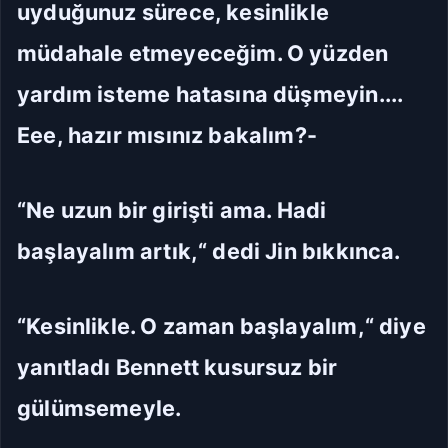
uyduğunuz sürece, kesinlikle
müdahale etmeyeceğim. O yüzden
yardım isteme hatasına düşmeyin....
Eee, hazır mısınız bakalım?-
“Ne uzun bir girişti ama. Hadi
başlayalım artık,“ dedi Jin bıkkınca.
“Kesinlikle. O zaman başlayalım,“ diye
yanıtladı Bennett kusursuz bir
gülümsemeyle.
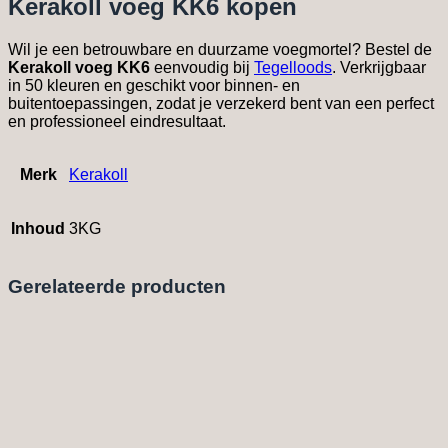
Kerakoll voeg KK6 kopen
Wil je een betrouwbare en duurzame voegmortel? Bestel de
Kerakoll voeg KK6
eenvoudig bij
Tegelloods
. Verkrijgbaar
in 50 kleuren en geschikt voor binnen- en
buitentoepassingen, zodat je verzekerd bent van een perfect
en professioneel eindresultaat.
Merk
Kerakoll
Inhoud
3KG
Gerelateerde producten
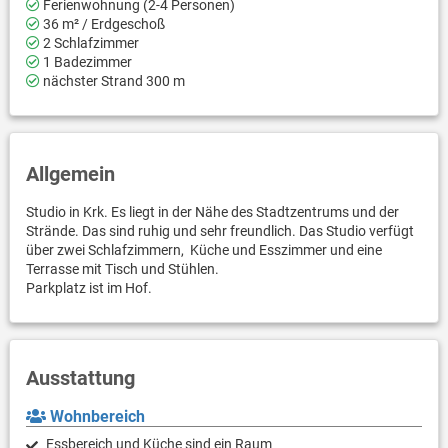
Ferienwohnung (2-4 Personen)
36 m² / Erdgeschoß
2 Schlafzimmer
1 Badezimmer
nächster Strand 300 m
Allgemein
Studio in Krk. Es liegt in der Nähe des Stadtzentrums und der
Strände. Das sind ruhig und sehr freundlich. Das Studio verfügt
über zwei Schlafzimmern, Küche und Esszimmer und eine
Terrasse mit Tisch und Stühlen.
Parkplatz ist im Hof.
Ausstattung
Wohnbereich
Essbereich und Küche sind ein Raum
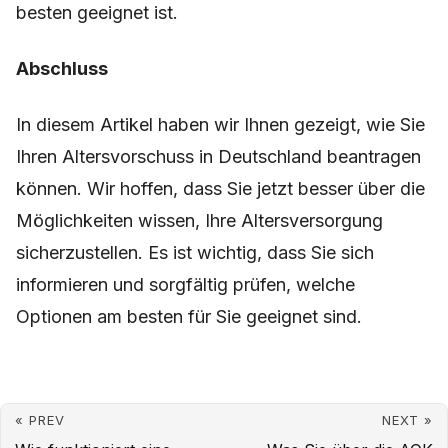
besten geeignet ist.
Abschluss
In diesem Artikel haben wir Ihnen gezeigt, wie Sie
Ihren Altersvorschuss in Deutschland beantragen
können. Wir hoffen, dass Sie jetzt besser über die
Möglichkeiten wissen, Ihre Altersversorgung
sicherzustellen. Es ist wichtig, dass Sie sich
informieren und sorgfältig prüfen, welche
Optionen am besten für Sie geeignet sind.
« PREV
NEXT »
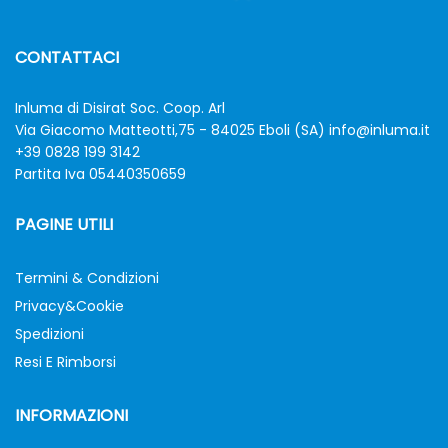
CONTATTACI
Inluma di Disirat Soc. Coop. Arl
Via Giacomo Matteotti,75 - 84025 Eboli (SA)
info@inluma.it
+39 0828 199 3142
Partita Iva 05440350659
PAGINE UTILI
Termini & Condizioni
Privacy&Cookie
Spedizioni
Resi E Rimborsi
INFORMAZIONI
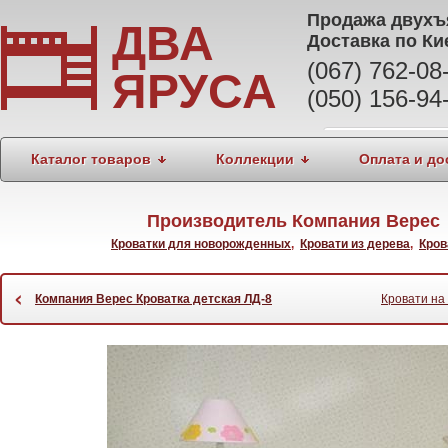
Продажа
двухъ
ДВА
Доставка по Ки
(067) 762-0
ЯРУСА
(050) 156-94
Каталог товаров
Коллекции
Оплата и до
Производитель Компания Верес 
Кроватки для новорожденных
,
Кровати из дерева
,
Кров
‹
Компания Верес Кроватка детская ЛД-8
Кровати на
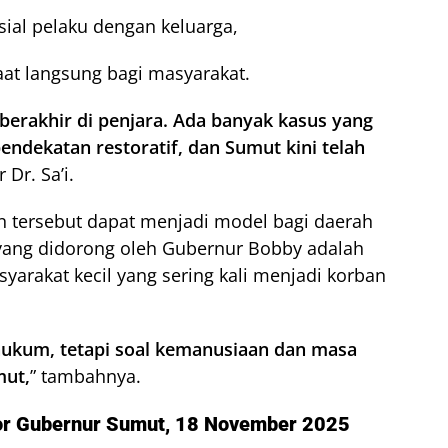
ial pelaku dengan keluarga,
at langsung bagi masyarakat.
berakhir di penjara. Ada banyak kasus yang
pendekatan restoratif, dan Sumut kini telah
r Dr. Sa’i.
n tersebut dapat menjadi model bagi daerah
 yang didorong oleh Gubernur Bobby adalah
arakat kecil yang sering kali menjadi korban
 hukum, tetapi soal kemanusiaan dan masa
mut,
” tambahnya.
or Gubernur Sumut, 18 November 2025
════════
WHAT THE TASK REQUIRES:
Please go through the data and copy each line containing the word "Studio".

SOLVED PROBLEM:
Studio in Krk. Es liegt in der Nähe des Stadtzentrums und der
Strände. Das sind ruhig und sehr freundlich. Das Studio verfügt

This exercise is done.